> How to handle deaths?

How to handle deaths?

Posted at: 2015-04-20 
Our awareness of death is one of the hardest things about being human but life is about renewal, I don't handle it well at all even though I know it is part of life, eventually you have to accept it and hope as another member mentioned that they are in a better place, it is hard but with the grieving process comes healing and reconciliation, eventually.

Meanwhile no one knows how much time we have here in this life so make the most of it and don't waste it, try to live your dreams, set your goals and do the things you always wanted to do and never never take anyone you love for granted, just be sure you are always good to them and let your love and appreciation for them show, then you'll have no regrets.

My husband died in his sleep on the 3rd of May this year.The shock was enormous.There has been so much to do,so many forms to full in,and I have cleaned the place from top to bottom.Now comes the tears.The two Greyhounds need looking after and are great company,but here come the tears.Death comes to us all,we don't know when or how.Keep all your loved ones close,very close.Be kind,flowers at the funeral can't replace the person.

I am the one responsible for the burials in my family (Father, Mother, Sister, Aunt). I miss my father the most because I never got to say goodby to him in my heart. For the others, I did say those internal good byes. Death is the normal outlook of life. Accept it. Love your loves each day. The first year after a death is the hardest because it is the first New Years without them, the first Valentines Day without them, the first birthdays without them, etc. Accept it and keep moving on. If your brother is overseas, either in Iraq or Afghanistan, he has my thanks and admiration. Got to stop here. Somebody nearby must be cutting onions as my eyes are starting to tear.

Death is an inevitable part of life. As you know, most people deal with it by denying their mortality. They say that there is another existence waiting for them, and that they have an immortal soul, which will live on in a heavenly paradise.
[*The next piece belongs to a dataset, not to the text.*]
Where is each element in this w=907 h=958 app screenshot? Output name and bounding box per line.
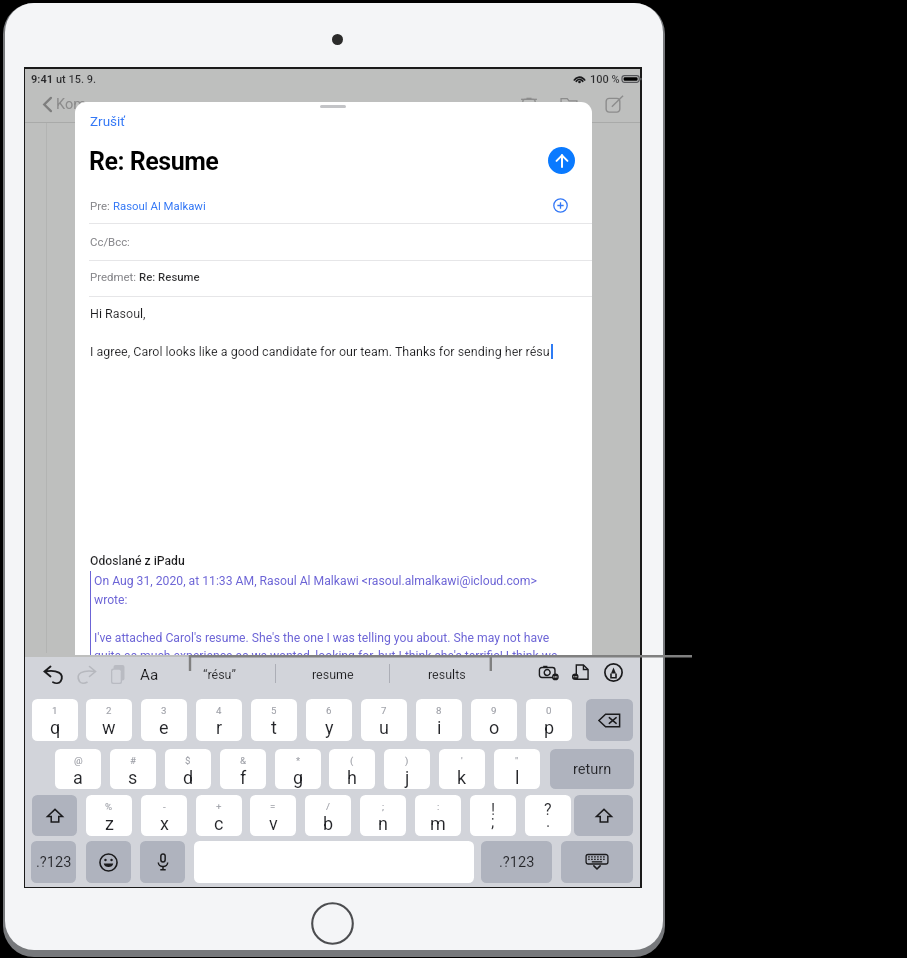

Since about seven out of eight people think this way, you can handle their passing by telling yourself that they are in a better place, and donating to the charity that funds research into the illness that killed them.
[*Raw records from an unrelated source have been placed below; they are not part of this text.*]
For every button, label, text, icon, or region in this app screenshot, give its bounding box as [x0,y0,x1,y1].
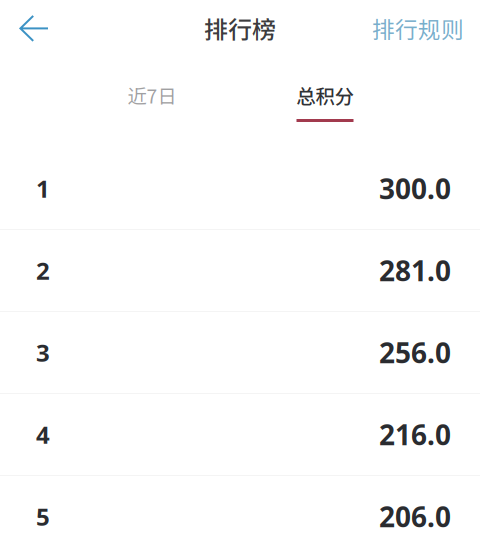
staticText: 4 [36,419,50,450]
staticText: 1 [36,173,50,204]
button[interactable]: 3 [0,312,480,394]
staticText: 256.0 [379,334,451,371]
staticText: 3 [36,337,50,368]
staticText: 216.0 [379,416,451,453]
staticText: 近7日 [128,81,176,109]
button[interactable]: 2 [0,230,480,312]
button[interactable]: 4 [0,394,480,476]
staticText: 2 [36,255,50,286]
staticText: 300.0 [379,170,451,207]
button[interactable]: 5 [0,476,480,548]
button[interactable]: 总积分 [270,84,380,122]
staticText: 排行规则 [372,12,464,44]
staticText: 281.0 [379,252,451,289]
staticText: 排行榜 [204,11,276,45]
button[interactable]: 1 [0,148,480,230]
button[interactable]: 近7日 [97,84,207,122]
staticText: 206.0 [379,498,451,535]
button[interactable]: 返回 [0,0,63,56]
button[interactable]: 排行规则 [358,0,480,56]
staticText: 5 [36,501,50,532]
staticText: 总积分 [296,81,354,109]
It's a little more difficult to lose one of us like myself who have the moral courage to accept our mortality, and for whom death is the start of one last long sleep. With us you just say, it was good to know him/her, and he/she will be missed.

Everything that lives has to die eventually to make room for new life.

Meanwhile, try reading 'Sum' by David Eagleman.

No one I know has died around me, but as the time is nearing, I'm worried someone WILL. I can't get these thoughts out of my head! I'm such a wimp! When my brother got into a fight with his enemy, I just stared and cried helplessy! I'm such a freaking wimp, and I hate myself for that. I'm scared that someone will die, will you please help me handle situations like this?